Long-term stimulation of areca nut components results in increased chemoresistance through elevated autophagic activity.

BACKGROUND: We previously demonstrated the autophagy-inducing activity in the crude extract of areca nut (ANE) and its 30-100 kDa fraction (ANE 30-100 K). This study aimed to analyze whether chronic ANE and ANE 30-100 K stimulations lead to higher stress resistance and autophagic activity in oral cells, and whether the resulting autophagic status in stimulated cells correlates with stress resistance. MATERIALS AND METHODS: Malignant cells from the mouth oral epidermoid carcinoma Meng-1 (OECM-1) and blood (Jurkat T) origins were stimulated with non-cytotoxic ANE and ANE 30-100 K for 3 months. Sensitivity to anticancer drugs of and autophagy status in stimulated cells, analyzed respectively by XTT assay and calculating microtubule-associated protein 1 light chain 3-II LC3-II/ß-actin ratios from Western blot, were compared to non-treated cells. Autophagy inhibitors, 3-methyladenine (3-MA) and chloroquine (CQ), were used to assess whether autophagy inhibition interferes the altered chemoresistance. RESULTS: Areca nut extract-stimulated (ANE-s) and ANE 30-100 K-stimulated (30-100 K-s) OECM-1 and Jurkat T cells generally exhibited higher cisplatin and 5-fluorouracil (5-FU) resistances, compared to non-stimulated cells. Most stimulated cells expressed significantly higher levels of LC3-II and Atg4B proteins. Interestingly, these cells also showed stronger tolerances against hypoxia environment and expressed higher LC3-II levels under glucose-deprived and hypoxia conditions. Finally, both 3-MA and CQ alleviated, albeit to different degrees, the increased chemoresistance in ANE-s and/or 30-100 K-s cells. CONCLUSIONS: Chronic stimulations of ANE or ANE 30-100 K may increase tolerance of oral cancer and leukemia T cells to anticancer drugs, as well as to glucose deprivation and hypoxia conditions, and cause an elevation of autophagy activity responsible for increased drug resistance.

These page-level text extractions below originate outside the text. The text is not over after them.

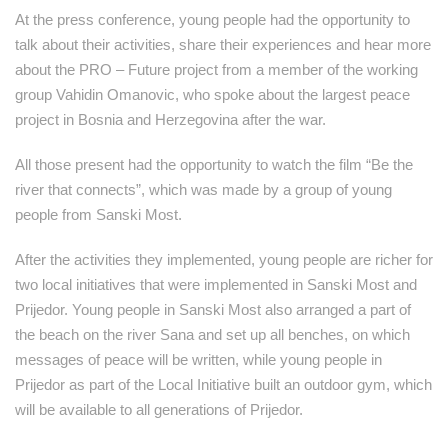
At the press conference, young people had the opportunity to
talk about their activities, share their experiences and hear more
about the PRO – Future project from a member of the working
group Vahidin Omanovic, who spoke about the largest peace
project in Bosnia and Herzegovina after the war.
All those present had the opportunity to watch the film “Be the
river that connects”, which was made by a group of young
people from Sanski Most.
After the activities they implemented, young people are richer for
two local initiatives that were implemented in Sanski Most and
Prijedor. Young people in Sanski Most also arranged a part of
the beach on the river Sana and set up all benches, on which
messages of peace will be written, while young people in
Prijedor as part of the Local Initiative built an outdoor gym, which
will be available to all generations of Prijedor.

Autophagy induction by the 30-100kDa fraction of areca nut in both normal and malignant cells through reactive oxygen species.

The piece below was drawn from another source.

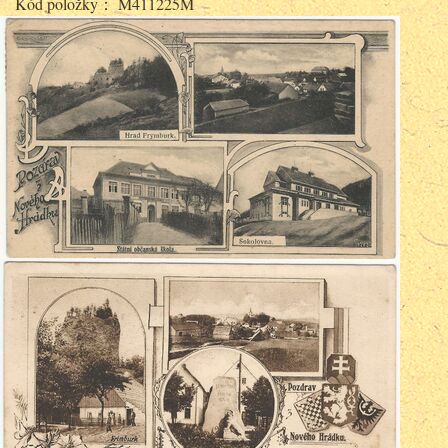
Kód položky： M411225M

Areca nut (AN) is an addictive carcinogen used by about 200-600 million people worldwide. Some AN components are shown to induce apoptosis; however, we previously demonstrated that AN extract (ANE) and the 30-100kDa fraction of ANE (ANE 30-100K) induced autophagy-like responses, such as swollen cell morphology, empty cytoplasm, acidic vesicles, and LC3-II accumulation, in an oral cancer cell line, OECM-1. To further assess the responses of other cell types to ANE 30-100K, we used both normal and malignant cells as the targets of ANE 30-100K and found that normal oral fibroblasts (CMT415), peripheral blood lymphocytes (PBLs), Jurkat leukemia T cells, and esophageal carcinoma cells (CE81T/VGH) exhibited similar responses after ANE 30-100K challenge. ANE 30-100K drastically increased acidic vesicle-containing PBLs isolated from two independent donors (from 0.1% to 92.1% and 2.9% to 64.2%). Furthermore, both ANE- and ANE 30-100K-induced LC3-II accumulation in CMT415 and CE81T/VGH was further increased in the presence of the lysosomal protease inhibitors (pepstatin A, E64d, and leupeptin). On the other hand, ANE 30-100K also increased the level of intracellular reactive oxygen species (ROS), and the ROS scavengers, N-acetylcysteine (NAC) and Tiron, inhibited ANE 30-100K-induced cell death and LC3-II accumulation. Collectively, these results suggest the existence of an autophagy-inducing AN ingredient (AIAI) in ANE 30-100K, which renders ANE as an autophagic flux inducer through ROS in both normal and malignant cells.